I read the entire Twilight series.  I know.  I know. You've just lost all respect for me.  I've lost all credibility.  But if you've been reading this blog in recent months you are aware that I'm quite willing to subject myself to godawful fiction on behalf of others.  I read Stephanie Meyer's books for the young ladies in my Sunday School class.  They were very excited about the series, and when they discovered that I like vampire stories they were quick to suggest them to me - to foist them upon me.  I read them and shared my impressions.  The girls were not impressed with what I had to say.   

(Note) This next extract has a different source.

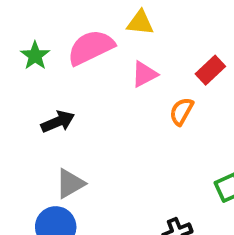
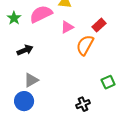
orange semicircle: (181, 111) -> (85, 45), size x1.5

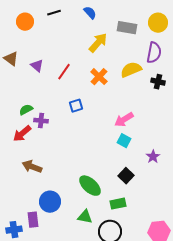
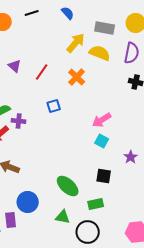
yellow semicircle: (131, 70) -> (100, 53), moved, turned 45
black square: (126, 176) -> (104, 176), turned -35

There is of course, the great-granddaddy classic: Dracula. I first read this when I was 11.  I was engrossed. I loved it.  I read it late into the night in my basement room by the light of a small bedside lamp. And when I turned the final page, I closed it and started over again. 

In high school I read Anne Rice's Interview with the Vampire.  I actually read the entire series, but the only one that I really liked - the only one that really resonated for me was this first volume.  I understood Louis' despair, or at least I thought I did.  I was a gloomy, moody, lonely teenager. 

Stephen King's Salem's Lot is a wonder.  Wow.  Moving the vampire story from the Gothic and Edwardian London and Transylvania to small town America was such a brilliant thing.  We take it for granted now, but it was a bold shift in the vampire story.  No longer were they somewhere over there in cobwebby castles in countries with difficult names.  Now they were here.  I can't read that book without hearing (or re-hearing, rather, in my memory) the music of Gustav Holst The Planets Suite.  I listened to that over and over as I read Salem's Lot and now the two are permanently entwined for me.  I also can't read it without crying a little bit for Father Callahan.  I appreciate very much that he gets to find some redemption in The Dark Tower series.

Another more recent vampire story that I have enjoyed is The Historian the debut novel of Elizabeth Kostova.  I love everything about this book: the attention to historical detail, the slow deliberate pacing of discovery, the connection made between the reader (me) and the characters.  It's a vampire story, a detective story, a Gothic romance, a travelogue, and a historical thriller.  It's great.

Other great ones include I Am Legend by Richard Matheson (which has inspired 3 filmed interpretations, none of which have I enjoyed.)  And - chuckle all you want.  I like it. - Bunnicula by James Howe. That little vampire bunny was so much fun.